If evidence is not relevant it is not admissible at trial. So what exactly is relevant evidence in a personal injury lawsuit? Reasons for judgement were released today by the BC Supreme Court, Vancouver Registry, providing a concise and useful definition.
In today’s case (Beazley v. Suzuki Motor Corporation) the Plaintiff was injured while involved in a single vehicle accident involving a Geo Tracker. The lawsuit focused on whether the Tracker was safely designed. In support of her case the Plaintiff wished to put hundreds of documents into evidence. The Defendants objected to some of these arguing that they were not relevant.
Mr. Justice Goepel went through the objections one by one and ruled that some of the documents were relevant and some were not. Before reaching his decisions Mr. Justice Goepel provided the following useful definition of relevant evidence:
 To be admissible, evidence must be relevant to the facts in issue and not subject to exclusion under any other rule of law or policy. Evidence is relevant “where it has some tendency as a matter of logic and human experience to make the proposition for which it is advanced more likely than the proposition would appear to be in the absence of that evidence” ( D.M. Paciocco & L. Stuesser, The Law of Evidence (Toronto: Irwin Law,1996) at 19).
 In a civil case, the facts in issue are established by the pleadings. Evidence unrelated to the issues as disclosed in the pleadings is not admissible.

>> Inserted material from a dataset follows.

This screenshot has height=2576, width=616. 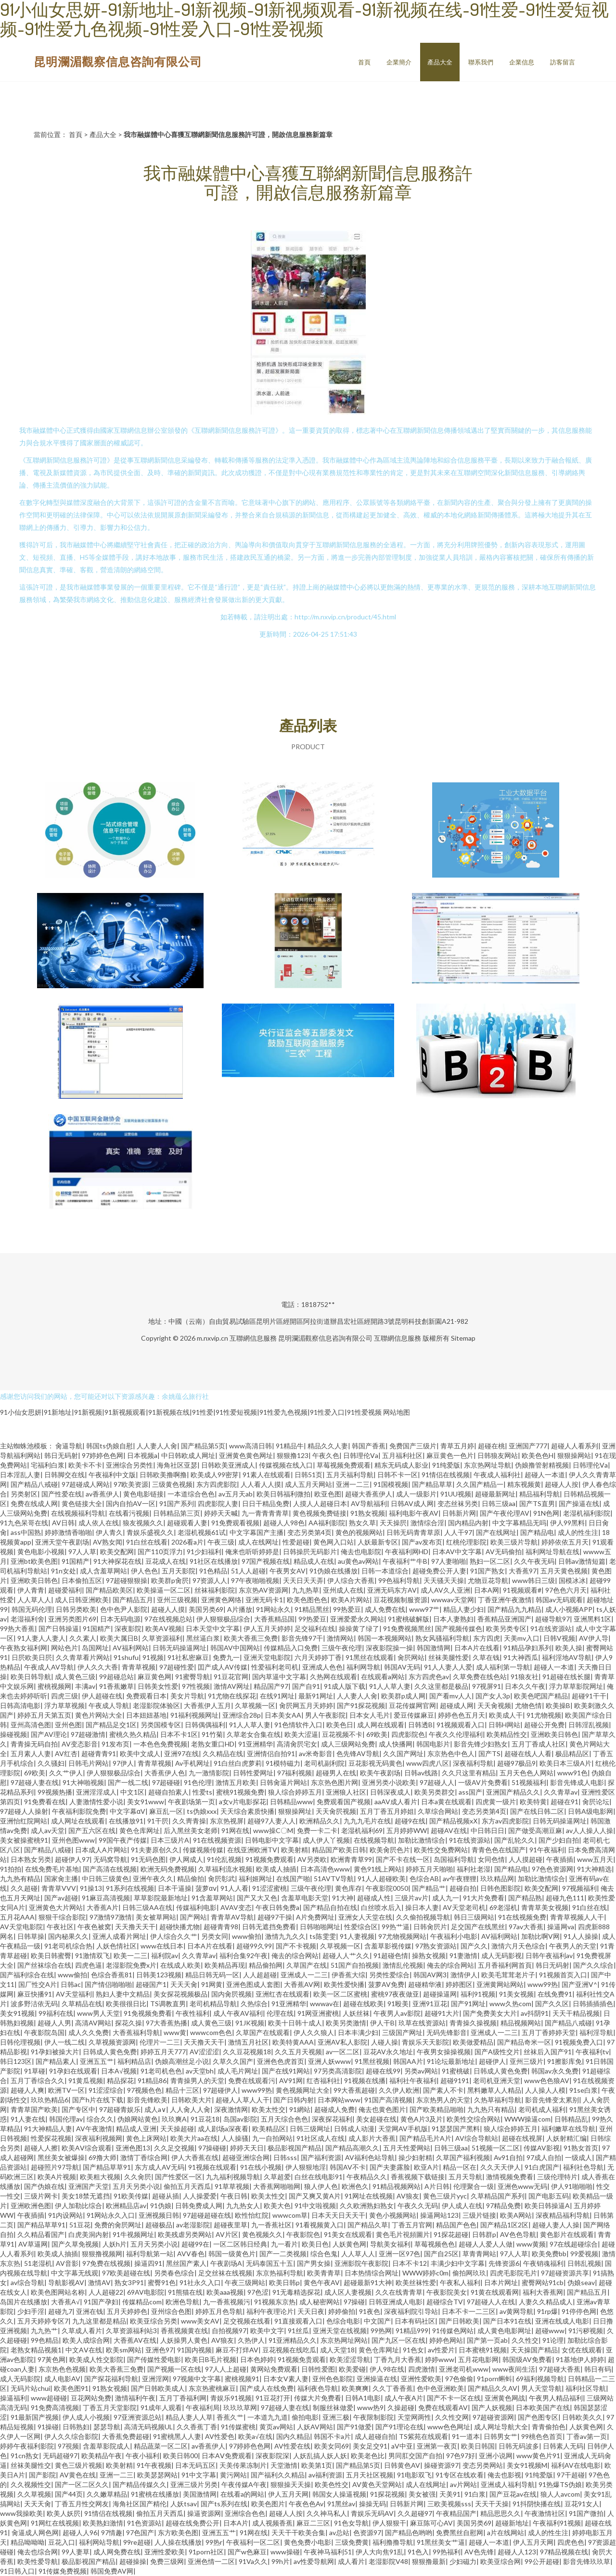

 Not all relevant evidence is admissible. The court must also balance the cost to the trial the process of admitting the evidence. The judge’s task was described by Sopinka J. in R. v. Mohan,  2 S.C.R. 9 at 20-21:
Relevance is a matter to be decided by a judge as question of law. Although prima facie admissible if so related to a fact in issue that it tends to establish it, that does not end the inquiry. This merely determines the logical relevance of the evidence. Other considerations enter into the decision as to admissibility. This further inquiry may be described as a cost benefit analysis, that is “whether its value is worth what it costs.” See McCormick on Evidence (3rd ed. 1984), at p. 544. Cost in this context is not used in its traditional economic sense but rather in terms of its impact on the trial process. Evidence that is otherwise logically relevant may be excluded on this basis, if its probative value is overborne by its prejudicial effect, if it involves an inordinate amount of time which is not commensurate with its value or if it is misleading in the sense that its effect on the trier of fact, particularly a jury, is out of proportion to its reliability. While frequently considered as an aspect of legal relevance, the exclusion of logically relevant evidence on these grounds is more properly regarded as a general exclusionary rule (see Morris v. The Queen,  2 S.C.R. 190). Whether it is treated as an aspect of relevance or an exclusionary rule, the effect is the same.
 While the above passage was written in the context of the admissibility of expert evidence, the same principles must be considered in determining the admissibility of any form of evidence.